[Dataset entries]
= Beginning of Section =

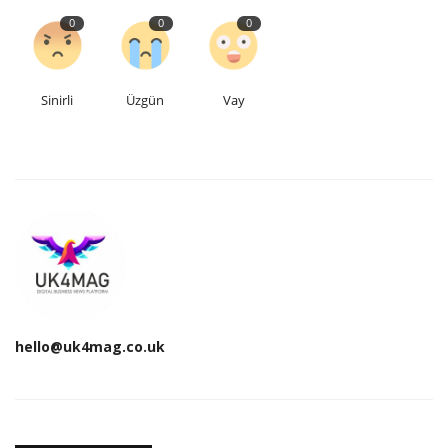
0
0
0
Sinirli
Üzgün
Vay
hello@uk4mag.co.uk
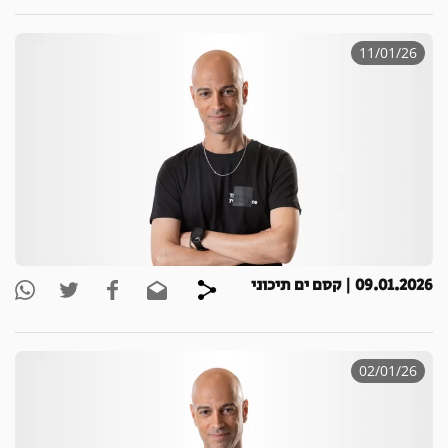
11/01/26
09.01.2026 | קסם ים תיכוני
02/01/26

= End of Section =

— Work instruction —
Output each record precisely as it appears, and drop every picture.

— Written response —
0
0
0
Sinirli
Üzgün
Vay
hello@uk4mag.co.uk
11/01/26
09.01.2026 | קסם ים תיכוני
02/01/26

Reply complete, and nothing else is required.